Converting Big5 to Unicode

From: Tom Emerson (tree@basistech.com)
Date: Tue Nov 07 2000 - 11:06:47 EST


Viswanathan S writes:

> When i compare the output of my conversion ( Big5 to Unicode ) with
> the conversion used by IE 5.0 the result appears to be different .

Microsoft uses CP950, which is an extension to Big 5. You can find
mapping tables for CP950 in various places:

http://www.microsoft.com/globaldev/reference/dbcs/950.htm
http://oss.software.ibm.com/icu/charset/CharMaps-XML/windows-950-2000.xml
http://www.unicode.org/Public/MAPPINGS/VENDORS/MICSFT/WINDOWS/CP950.TXT

Of these the ICU table is probably the best (particularly because it
is in XML and more easily parsed than the Microsoft tables.) It was
generated programmatically from the tables actually shipping in
Windows 2000. In the past there were discrepancies between the
published CP950 and the reality, though this has probably been fixed.

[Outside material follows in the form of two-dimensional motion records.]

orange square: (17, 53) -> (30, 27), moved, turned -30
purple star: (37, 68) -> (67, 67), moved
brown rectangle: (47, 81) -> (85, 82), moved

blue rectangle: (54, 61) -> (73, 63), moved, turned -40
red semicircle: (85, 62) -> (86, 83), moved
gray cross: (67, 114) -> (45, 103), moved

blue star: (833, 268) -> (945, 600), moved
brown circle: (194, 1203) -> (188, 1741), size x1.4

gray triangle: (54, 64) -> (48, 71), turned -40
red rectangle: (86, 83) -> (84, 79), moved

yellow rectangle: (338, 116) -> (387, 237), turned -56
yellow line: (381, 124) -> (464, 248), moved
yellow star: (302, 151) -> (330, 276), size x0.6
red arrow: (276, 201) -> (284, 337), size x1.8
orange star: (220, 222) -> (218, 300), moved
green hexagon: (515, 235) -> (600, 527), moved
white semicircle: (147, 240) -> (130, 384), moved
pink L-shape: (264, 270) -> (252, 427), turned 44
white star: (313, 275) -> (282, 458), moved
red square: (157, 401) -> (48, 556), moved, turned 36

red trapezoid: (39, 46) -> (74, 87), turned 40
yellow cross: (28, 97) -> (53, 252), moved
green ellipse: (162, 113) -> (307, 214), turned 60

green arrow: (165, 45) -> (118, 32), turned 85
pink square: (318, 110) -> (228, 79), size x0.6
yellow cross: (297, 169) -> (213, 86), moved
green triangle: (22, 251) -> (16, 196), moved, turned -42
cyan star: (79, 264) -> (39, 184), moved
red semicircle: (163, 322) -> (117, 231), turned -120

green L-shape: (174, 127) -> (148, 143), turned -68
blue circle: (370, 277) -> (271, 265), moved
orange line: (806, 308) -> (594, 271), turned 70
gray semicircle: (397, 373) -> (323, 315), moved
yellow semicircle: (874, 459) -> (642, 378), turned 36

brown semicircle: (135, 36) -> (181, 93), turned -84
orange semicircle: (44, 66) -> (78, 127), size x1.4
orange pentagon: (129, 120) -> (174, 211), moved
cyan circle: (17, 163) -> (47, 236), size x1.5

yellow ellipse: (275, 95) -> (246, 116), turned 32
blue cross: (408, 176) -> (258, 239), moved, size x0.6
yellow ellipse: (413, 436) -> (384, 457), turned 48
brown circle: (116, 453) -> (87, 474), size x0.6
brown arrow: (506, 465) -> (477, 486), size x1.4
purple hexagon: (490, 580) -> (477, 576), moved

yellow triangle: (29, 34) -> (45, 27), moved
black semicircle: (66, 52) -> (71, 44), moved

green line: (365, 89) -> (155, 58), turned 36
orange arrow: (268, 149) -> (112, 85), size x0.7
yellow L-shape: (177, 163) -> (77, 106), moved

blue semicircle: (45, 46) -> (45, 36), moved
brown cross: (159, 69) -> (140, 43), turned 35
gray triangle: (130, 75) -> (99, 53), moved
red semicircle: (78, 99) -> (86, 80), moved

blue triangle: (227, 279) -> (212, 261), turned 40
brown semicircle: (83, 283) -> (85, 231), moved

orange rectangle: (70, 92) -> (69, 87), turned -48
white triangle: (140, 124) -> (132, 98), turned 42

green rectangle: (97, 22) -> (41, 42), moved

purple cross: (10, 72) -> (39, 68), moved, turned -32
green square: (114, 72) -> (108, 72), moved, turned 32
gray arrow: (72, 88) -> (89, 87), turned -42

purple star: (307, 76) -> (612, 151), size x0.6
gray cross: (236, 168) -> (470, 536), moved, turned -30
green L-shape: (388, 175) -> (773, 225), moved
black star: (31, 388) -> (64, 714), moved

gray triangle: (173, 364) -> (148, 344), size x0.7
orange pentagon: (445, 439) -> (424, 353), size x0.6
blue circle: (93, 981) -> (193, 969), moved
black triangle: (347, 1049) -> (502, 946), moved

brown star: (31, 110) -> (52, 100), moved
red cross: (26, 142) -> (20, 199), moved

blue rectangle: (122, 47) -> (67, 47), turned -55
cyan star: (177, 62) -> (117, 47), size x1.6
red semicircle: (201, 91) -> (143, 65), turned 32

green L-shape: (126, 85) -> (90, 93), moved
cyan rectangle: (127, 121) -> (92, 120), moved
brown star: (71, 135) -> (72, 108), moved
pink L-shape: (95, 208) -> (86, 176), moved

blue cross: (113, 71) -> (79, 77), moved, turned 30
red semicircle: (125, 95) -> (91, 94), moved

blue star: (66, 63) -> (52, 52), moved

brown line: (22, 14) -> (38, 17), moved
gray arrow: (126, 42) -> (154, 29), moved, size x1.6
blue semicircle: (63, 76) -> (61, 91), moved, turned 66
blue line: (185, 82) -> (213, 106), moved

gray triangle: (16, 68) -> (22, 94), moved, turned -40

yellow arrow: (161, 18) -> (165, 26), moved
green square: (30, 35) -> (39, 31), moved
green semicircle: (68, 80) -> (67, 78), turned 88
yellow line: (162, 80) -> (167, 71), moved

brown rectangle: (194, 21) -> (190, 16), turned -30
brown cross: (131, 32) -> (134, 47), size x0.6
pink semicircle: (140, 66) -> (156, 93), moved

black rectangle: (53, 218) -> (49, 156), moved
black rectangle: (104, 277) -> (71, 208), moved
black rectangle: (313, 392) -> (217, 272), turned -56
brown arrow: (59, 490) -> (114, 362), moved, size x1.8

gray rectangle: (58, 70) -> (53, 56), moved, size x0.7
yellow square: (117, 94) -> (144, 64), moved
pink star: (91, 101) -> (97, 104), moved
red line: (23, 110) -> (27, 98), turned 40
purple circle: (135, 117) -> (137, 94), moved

The Consortium's mapping table does not include support for
round-tripping seven code points; the Microsoft table does map these,
and I believe they support round-tripping via the PUA, but I haven't
tried it myself.

> My doubt is : Is the Big5 to Unicode mapping table updated after
> 1994 . If yes where can i find the latest mapping between Big5 to
> Unicode ?

I don't know the history of the Consortium's mapping table, but Big
Five itself has not changed since it was released: extensions have
been made (such as ETen, GCCS, HKSCS, HKUST EUDC, CP-950, and Big 5+)
that are not reflected in the UC tables, but this isn't the issue
here.

You can download the Big 5+ mapping tables from

http://www.cmex.org.tw/big-5.html

You can then extract the Big 5 ideographic mappings from there (i.e.,
all codepoints between 0xA440 - 0xC67E) and compare them with
Microsoft's and the Consortium's, but that is a fair amount of work.

What I would suggest you do is this: convert documents with both IE
and your code and find out what code-points are different and then
cross-reference the Consortium's table and Microsoft's table and
figure out exactly what the differences are.

    -tree

-- 
Tom Emerson                                          Basis Technology Corp.
Zenkaku Language Hacker                            http://www.basistech.com
  "Beware the lollipop of mediocrity: lick it once and you suck forever"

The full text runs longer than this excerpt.